住所は六桁になってわかりずらいし、あったかそうな家の入り口にはルーターっていう門番が立っていて入れなくなった。なんだよ、これ、と思って、塀を乗り越えようとしたら、ファイヤーウォールの魔物に捕まって丸焼きにされちゃったことも。


 さまよっていると、パッチの嵐は、ますますひどくなった。

僕は手に入れていた個人情報を売り飛ばして、かわりに闇市場でルートキットのマントとマルウェアの剣を手に入れた。大人っぽい姿に変装して、寂しい森の中を行くことにした。

 森の奥、泉のほとりに一軒家があって、おばあさんが住んでいた。僕はひさしぶりのお客さんとなって、大歓迎された。

 砂糖のお菓子とチョコボールをくれた。
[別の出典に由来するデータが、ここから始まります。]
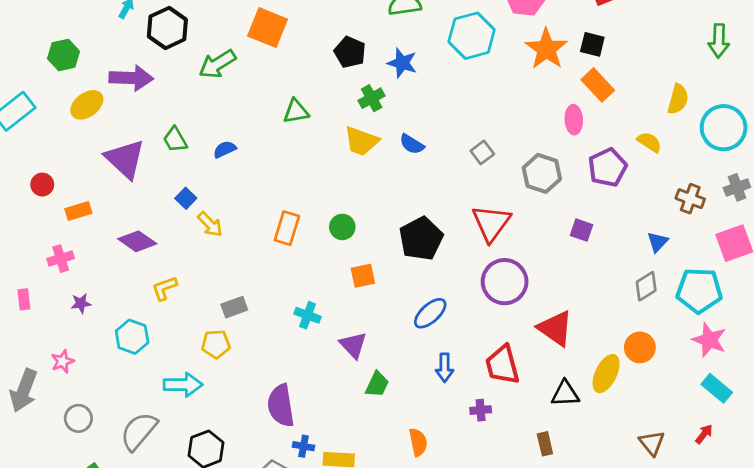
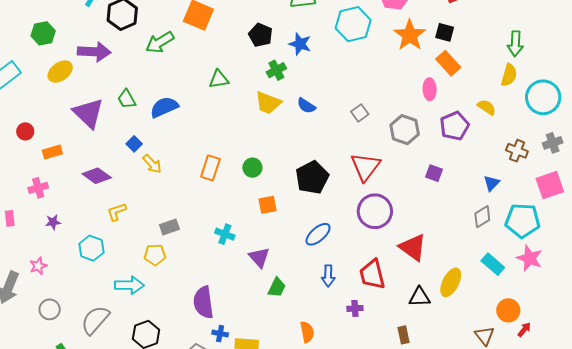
green arrow: (719, 41) -> (515, 44), moved
blue semicircle: (225, 149) -> (164, 107), size x1.6
orange circle: (640, 347) -> (508, 310), moved
cyan rectangle: (717, 388) -> (493, 264), moved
暖炉のうえで煮込んでいた晩御飯もおいしいや。

 でも、やっと見つけて静かに暮らしはじめた小さな家にも、あの大男が巡回で来るようになった。

 僕はまた姿を変えて逃げた。

 逃げ遅れて駆除されちゃったこともある。

 

 でも、心配しないで。

 僕は元気だから。

 改良されて強くなったよ。


 さあ、子供たちもおねーさんたちも、みんな集まれ。旅に出よう。僕が案内してあげる。

 外は暑いから、薄着や裸がおすすめだよ。学校用の水着も人気アイテムさ。いっしょに回線にのって世界をかけめぐろう。


 でも、最初の出されたお使いは何のためだっけ? 思い出せなくなっちゃった。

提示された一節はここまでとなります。